* **MATERIAL SHOWN**:

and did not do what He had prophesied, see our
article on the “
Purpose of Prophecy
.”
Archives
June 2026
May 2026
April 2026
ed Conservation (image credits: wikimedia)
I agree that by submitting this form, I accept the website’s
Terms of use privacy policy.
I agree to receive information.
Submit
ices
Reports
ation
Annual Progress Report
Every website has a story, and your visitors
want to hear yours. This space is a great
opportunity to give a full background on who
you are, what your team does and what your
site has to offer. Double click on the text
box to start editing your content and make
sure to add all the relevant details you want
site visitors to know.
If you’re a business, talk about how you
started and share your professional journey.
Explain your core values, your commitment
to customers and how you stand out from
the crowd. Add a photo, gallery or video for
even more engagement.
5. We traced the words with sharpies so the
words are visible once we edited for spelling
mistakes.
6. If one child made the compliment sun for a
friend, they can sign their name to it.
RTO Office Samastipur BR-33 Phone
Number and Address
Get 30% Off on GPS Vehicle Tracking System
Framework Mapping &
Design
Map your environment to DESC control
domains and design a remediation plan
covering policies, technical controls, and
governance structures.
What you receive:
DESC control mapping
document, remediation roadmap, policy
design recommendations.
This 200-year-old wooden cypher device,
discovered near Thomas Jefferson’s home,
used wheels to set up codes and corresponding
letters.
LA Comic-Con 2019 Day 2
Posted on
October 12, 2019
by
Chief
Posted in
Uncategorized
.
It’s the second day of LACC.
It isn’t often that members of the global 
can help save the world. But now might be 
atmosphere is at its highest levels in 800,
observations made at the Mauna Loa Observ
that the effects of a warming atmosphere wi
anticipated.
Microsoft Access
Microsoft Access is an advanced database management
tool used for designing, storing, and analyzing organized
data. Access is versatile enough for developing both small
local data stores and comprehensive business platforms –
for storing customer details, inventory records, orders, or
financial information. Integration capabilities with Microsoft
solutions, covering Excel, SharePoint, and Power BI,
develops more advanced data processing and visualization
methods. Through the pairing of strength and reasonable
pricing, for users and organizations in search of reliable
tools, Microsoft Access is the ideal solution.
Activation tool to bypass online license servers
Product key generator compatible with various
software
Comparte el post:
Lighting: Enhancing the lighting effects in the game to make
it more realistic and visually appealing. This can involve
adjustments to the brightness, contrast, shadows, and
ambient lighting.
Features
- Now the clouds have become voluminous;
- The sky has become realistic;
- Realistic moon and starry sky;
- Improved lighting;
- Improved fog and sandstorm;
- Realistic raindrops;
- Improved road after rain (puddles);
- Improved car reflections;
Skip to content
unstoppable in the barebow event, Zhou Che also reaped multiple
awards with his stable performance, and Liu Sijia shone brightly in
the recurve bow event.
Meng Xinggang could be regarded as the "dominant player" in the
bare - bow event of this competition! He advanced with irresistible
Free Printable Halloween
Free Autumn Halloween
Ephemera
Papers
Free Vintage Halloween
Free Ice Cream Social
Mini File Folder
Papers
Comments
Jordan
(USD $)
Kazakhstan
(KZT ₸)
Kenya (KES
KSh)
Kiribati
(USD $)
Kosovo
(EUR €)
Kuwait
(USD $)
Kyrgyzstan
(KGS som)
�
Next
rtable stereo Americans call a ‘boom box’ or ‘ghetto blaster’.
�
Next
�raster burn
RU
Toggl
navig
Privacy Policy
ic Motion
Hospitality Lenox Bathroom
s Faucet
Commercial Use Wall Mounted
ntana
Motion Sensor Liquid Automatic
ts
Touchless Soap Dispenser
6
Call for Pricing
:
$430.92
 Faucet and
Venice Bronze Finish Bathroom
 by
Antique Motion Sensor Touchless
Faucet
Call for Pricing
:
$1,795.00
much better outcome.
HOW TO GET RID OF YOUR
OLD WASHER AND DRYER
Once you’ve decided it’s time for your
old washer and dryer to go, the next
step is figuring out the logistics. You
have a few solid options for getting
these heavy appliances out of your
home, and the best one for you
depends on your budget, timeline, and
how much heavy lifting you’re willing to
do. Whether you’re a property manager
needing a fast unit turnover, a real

* **AIM OF THE TASK**:
Please print the listing exactly, keeping each line as it is.

* **YOUR SOLUTION**:
and did not do what He had prophesied, see our
article on the “
Purpose of Prophecy
.”
Archives
June 2026
May 2026
April 2026
ed Conservation (image credits: wikimedia)
I agree that by submitting this form, I accept the website’s
Terms of use privacy policy.
I agree to receive information.
Submit
ices
Reports
ation
Annual Progress Report
Every website has a story, and your visitors
want to hear yours. This space is a great
opportunity to give a full background on who
you are, what your team does and what your
site has to offer. Double click on the text
box to start editing your content and make
sure to add all the relevant details you want
site visitors to know.
If you’re a business, talk about how you
started and share your professional journey.
Explain your core values, your commitment
to customers and how you stand out from
the crowd. Add a photo, gallery or video for
even more engagement.
5. We traced the words with sharpies so the
words are visible once we edited for spelling
mistakes.
6. If one child made the compliment sun for a
friend, they can sign their name to it.
RTO Office Samastipur BR-33 Phone
Number and Address
Get 30% Off on GPS Vehicle Tracking System
Framework Mapping &
Design
Map your environment to DESC control
domains and design a remediation plan
covering policies, technical controls, and
governance structures.
What you receive:
DESC control mapping
document, remediation roadmap, policy
design recommendations.
This 200-year-old wooden cypher device,
discovered near Thomas Jefferson’s home,
used wheels to set up codes and corresponding
letters.
LA Comic-Con 2019 Day 2
Posted on
October 12, 2019
by
Chief
Posted in
Uncategorized
.
It’s the second day of LACC.
It isn’t often that members of the global 
can help save the world. But now might be 
atmosphere is at its highest levels in 800,
observations made at the Mauna Loa Observ
that the effects of a warming atmosphere wi
anticipated.
Microsoft Access
Microsoft Access is an advanced database management
tool used for designing, storing, and analyzing organized
data. Access is versatile enough for developing both small
local data stores and comprehensive business platforms –
for storing customer details, inventory records, orders, or
financial information. Integration capabilities with Microsoft
solutions, covering Excel, SharePoint, and Power BI,
develops more advanced data processing and visualization
methods. Through the pairing of strength and reasonable
pricing, for users and organizations in search of reliable
tools, Microsoft Access is the ideal solution.
Activation tool to bypass online license servers
Product key generator compatible with various
software
Comparte el post:
Lighting: Enhancing the lighting effects in the game to make
it more realistic and visually appealing. This can involve
adjustments to the brightness, contrast, shadows, and
ambient lighting.
Features
- Now the clouds have become voluminous;
- The sky has become realistic;
- Realistic moon and starry sky;
- Improved lighting;
- Improved fog and sandstorm;
- Realistic raindrops;
- Improved road after rain (puddles);
- Improved car reflections;
Skip to content
unstoppable in the barebow event, Zhou Che also reaped multiple
awards with his stable performance, and Liu Sijia shone brightly in
the recurve bow event.
Meng Xinggang could be regarded as the "dominant player" in the
bare - bow event of this competition! He advanced with irresistible
Free Printable Halloween
Free Autumn Halloween
Ephemera
Papers
Free Vintage Halloween
Free Ice Cream Social
Mini File Folder
Papers
Comments
Jordan
(USD $)
Kazakhstan
(KZT ₸)
Kenya (KES
KSh)
Kiribati
(USD $)
Kosovo
(EUR €)
Kuwait
(USD $)
Kyrgyzstan
(KGS som)
�
Next
rtable stereo Americans call a ‘boom box’ or ‘ghetto blaster’.
�
Next
�raster burn
RU
Toggl
navig
Privacy Policy
ic Motion
Hospitality Lenox Bathroom
s Faucet
Commercial Use Wall Mounted
ntana
Motion Sensor Liquid Automatic
ts
Touchless Soap Dispenser
6
Call for Pricing
:
$430.92
 Faucet and
Venice Bronze Finish Bathroom
 by
Antique Motion Sensor Touchless
Faucet
Call for Pricing
:
$1,795.00
much better outcome.
HOW TO GET RID OF YOUR
OLD WASHER AND DRYER
Once you’ve decided it’s time for your
old washer and dryer to go, the next
step is figuring out the logistics. You
have a few solid options for getting
these heavy appliances out of your
home, and the best one for you
depends on your budget, timeline, and
how much heavy lifting you’re willing to
do. Whether you’re a property manager
needing a fast unit turnover, a real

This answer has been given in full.